ARREPENDIMENTO NA CHINA
Relato
de
Jonathan Goforth
Relato
de
Jonathan Goforth
A comunidade cristã em Shinminfu fora terrivelmente perseguida durante a Rebelião Boxer de 1900, na China. Cinquenta e quatro pessoas foram martirizadas. Aquelas que sobreviveram prepararam uma lista com 250 nomes das pessoas que participaram, de alguma maneira, no massacre. A ideia era de que, um dia, elas conseguiriam vingar-se dos assassinos.
Estávamos no meio de um avivamento nessa mesma cidade,
alguns anos depois. No quarto dia das reuniões, à tarde, chegamos a um ponto
crítico. Tive a sensação de que era uma testemunha num cenário de julgamento.
Após três horas de reunião, dei a bênção para tentar despedir o povo.
Imediatamente, surgiram clamores de todas as partes da
congregação. “Por favor, tenha piedade de nós e permita que a reunião continue.
Não temos conseguido dormir há várias noites, e assim será esta noite também se
você não nos der uma chance de nos livrarmos de nossos pecados.”
Pedi a uma missionária que levasse as senhoras e as meninas
para a ala feminina da escola e ficasse lá com elas até as coisas se acalmarem.
Não vi nenhuma outra possibilidade de levar a reunião a um encerramento.
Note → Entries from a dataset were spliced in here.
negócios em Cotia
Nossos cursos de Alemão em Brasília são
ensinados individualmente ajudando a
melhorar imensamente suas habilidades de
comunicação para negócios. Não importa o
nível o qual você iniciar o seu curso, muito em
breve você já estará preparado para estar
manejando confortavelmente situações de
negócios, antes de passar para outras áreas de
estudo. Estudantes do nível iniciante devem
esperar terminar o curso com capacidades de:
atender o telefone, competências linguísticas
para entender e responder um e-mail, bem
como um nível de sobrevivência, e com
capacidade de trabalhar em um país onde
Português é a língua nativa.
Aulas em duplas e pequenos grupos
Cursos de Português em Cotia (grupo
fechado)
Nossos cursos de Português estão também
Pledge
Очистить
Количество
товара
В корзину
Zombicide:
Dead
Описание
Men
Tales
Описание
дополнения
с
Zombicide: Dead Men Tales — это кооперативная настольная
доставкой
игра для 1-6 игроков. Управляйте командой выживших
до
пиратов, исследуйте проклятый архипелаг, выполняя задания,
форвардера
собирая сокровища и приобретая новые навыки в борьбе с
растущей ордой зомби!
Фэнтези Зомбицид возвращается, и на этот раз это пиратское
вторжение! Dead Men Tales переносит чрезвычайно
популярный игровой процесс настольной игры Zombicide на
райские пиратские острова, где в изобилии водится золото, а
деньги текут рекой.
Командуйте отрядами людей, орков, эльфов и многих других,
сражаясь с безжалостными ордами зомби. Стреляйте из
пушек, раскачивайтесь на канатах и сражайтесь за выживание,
Enquanto as senhoras e as meninas saíam uma por uma,
um dos evangelistas veio para a frente e ajoelhou-se. Ele confessou vários
pecados, aparentemente de forma bem sincera, porém a carga que visivelmente
pesava sobre sua consciência não parecia ter sido aliviada em nada.
“Já que você confessou seus pecados”, disse eu para
ele, “Deus é fiel e justo para o perdoar de todos eles e para purificá-lo de
toda a injustiça. Vá em paz.”
“Mas não confessei o pior de todos”, exclamou ele em
lágrimas. “Eu não quero perdoar.”
“Então,
evidentemente Deus não o pode perdoar a si”, respondi-lhe
“É impossível, humanamente, que eu perdoe”, explicou ele
angustiado. “No tempo dos Boxers, um homem veio e assassinou o meu pai. Desde
então, senti que era minha obrigação vingar-me da sua morte. Há poucos dias que
um amigo me escreveu dizendo: ‘Onde está a tua lealdade de filho? O teu pai foi
assassinado, e tu continuas sem o vingar. Tu nem és digno de ser meu amigo.’ Assim,
eu não posso perdoar àquele homem. Preciso destruí-lo.”
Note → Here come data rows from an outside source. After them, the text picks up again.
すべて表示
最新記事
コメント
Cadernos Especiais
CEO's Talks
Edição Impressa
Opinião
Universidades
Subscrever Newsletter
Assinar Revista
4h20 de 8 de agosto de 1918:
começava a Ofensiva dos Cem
“Receio dizer-lhe, então”, eu disse, “que a Palavra de
Deus é muito clara quando afirma que o Senhor tampouco tr perdoará a ti.”
Depois disso,
ele não respondeu mais nada, porém continuou ali de joelhos, chorando.
Em seguida, um garoto, aluno da escola, levantou-se e
disse: “Em 1900, os Boxers vieram à minha casa e mataram o meu pai. Durante
todos esses anos, sempre achei que não havia outro caminho a seguir, a não ser
vingar aquele mal depois que eu me tornasse homem. Agora, porém, nesses últimos
dias, o Espírito Santo me fez sentir tão incomodado que não consigo comer ou
dormir ou fazer outra coisa. Sei que Ele está instando comigo para perdoar aos
assassinos por amor de Jesus. Por favor, orem por mim.”
Um outro rapaz contou como o seu pai, a sua mãe e o seu
irmão mais velho também tinham sido mortos pelos Boxers. No total, nove garotos
foram à frente naquele dia para contar como pais, mães, irmãos e irmãs haviam
sido assassinados diante dos seus olhos, e como desde então eles haviam vivido
na esperança de que um dia conseguiriam vingar essas mortes. Mas todos
confessaram que estavam sentindo-se muito mal, profundamente incomodados e sem
paz, e pediram que orássemos por eles a fim de que tivessem graça para perdoar
àqueles que lhes haviam feito tanto mal.
Depois de que as senhoras e meninas saíram, a reunião
continuou por mais duas horas e meia. Houve uma corrente ininterrupta de
confissões até ao fim. E, durante todo esse tempo, o evangelista que não
conseguia perdoar estava ajoelhado ali na frente, chorando. No final da
reunião, ele finalmente colocou-se em pé e olhou para a congregação. O seu
rosto estava cansado e angustiado.
“Já tomei a minha decisão”, bradou ele. “Não vou
descansar enquanto não matar o homem que assassinou o meu pai.”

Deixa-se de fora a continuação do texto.